EXERCISE MATERIAL below:

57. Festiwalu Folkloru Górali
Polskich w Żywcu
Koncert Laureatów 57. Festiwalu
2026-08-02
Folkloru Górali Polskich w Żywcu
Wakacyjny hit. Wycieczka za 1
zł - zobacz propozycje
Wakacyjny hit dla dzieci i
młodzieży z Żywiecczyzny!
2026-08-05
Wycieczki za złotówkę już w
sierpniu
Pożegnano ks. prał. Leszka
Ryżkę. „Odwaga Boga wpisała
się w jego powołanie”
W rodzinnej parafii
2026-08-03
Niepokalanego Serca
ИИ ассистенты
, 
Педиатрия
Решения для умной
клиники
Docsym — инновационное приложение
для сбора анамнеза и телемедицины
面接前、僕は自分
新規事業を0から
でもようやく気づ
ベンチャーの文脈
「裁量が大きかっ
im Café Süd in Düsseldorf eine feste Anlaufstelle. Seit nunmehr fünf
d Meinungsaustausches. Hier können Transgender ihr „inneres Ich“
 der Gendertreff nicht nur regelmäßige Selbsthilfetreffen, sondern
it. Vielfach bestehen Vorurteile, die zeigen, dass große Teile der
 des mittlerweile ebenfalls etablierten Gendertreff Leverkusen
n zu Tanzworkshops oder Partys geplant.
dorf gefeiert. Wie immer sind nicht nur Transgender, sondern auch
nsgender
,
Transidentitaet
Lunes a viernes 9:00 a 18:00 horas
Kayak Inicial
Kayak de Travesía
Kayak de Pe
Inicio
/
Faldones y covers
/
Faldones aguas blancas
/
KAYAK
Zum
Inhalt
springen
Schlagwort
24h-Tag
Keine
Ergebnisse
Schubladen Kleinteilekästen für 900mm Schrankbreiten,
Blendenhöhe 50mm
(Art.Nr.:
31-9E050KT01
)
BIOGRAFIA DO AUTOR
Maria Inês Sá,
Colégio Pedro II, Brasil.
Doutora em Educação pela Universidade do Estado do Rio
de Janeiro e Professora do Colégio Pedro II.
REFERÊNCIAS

End of EXERCISE MATERIAL.

**THE TASK**
Each line above that contains the string "sondern" should be identified and copied.

**ANSWER SECTION**
 der Gendertreff nicht nur regelmäßige Selbsthilfetreffen, sondern
dorf gefeiert. Wie immer sind nicht nur Transgender, sondern auch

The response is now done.